*WHAT IS EXPECTED*
Up to and including the line with "Oferece maior", copy the records below exactly from their first line.

Collected data entries
########

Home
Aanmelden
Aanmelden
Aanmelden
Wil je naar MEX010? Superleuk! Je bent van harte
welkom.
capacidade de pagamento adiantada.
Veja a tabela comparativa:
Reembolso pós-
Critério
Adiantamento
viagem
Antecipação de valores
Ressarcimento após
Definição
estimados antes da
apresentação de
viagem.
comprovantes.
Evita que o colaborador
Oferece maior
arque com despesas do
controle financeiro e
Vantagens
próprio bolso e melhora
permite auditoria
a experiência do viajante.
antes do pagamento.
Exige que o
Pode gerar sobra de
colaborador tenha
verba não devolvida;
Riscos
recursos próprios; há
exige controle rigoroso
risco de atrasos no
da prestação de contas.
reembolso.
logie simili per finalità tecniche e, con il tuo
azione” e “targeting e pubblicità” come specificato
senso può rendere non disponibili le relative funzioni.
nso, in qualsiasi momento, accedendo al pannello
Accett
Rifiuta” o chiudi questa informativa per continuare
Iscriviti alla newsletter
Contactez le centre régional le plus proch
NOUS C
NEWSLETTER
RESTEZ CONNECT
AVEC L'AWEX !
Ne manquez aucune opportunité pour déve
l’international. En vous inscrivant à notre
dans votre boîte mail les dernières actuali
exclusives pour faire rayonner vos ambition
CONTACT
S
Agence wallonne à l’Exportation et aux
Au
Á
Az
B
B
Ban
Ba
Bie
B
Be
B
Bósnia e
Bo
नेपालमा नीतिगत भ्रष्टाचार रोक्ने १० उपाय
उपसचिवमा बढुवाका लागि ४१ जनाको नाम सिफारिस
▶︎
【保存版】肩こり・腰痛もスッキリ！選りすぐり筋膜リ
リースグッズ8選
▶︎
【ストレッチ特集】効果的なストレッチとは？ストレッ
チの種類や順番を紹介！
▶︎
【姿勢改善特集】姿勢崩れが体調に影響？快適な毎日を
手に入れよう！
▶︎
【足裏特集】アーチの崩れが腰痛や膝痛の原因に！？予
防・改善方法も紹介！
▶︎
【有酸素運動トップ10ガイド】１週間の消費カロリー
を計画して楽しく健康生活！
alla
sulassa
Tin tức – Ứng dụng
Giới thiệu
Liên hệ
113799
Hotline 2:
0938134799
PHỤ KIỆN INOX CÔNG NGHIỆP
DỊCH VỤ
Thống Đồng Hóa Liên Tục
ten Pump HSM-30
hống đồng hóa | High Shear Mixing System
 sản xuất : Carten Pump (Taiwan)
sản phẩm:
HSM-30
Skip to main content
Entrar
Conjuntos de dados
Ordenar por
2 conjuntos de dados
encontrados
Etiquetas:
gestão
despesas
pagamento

########

*REPLY TO THE TASK*
Home
Aanmelden
Aanmelden
Aanmelden
Wil je naar MEX010? Superleuk! Je bent van harte
welkom.
capacidade de pagamento adiantada.
Veja a tabela comparativa:
Reembolso pós-
Critério
Adiantamento
viagem
Antecipação de valores
Ressarcimento após
Definição
estimados antes da
apresentação de
viagem.
comprovantes.
Evita que o colaborador
Oferece maior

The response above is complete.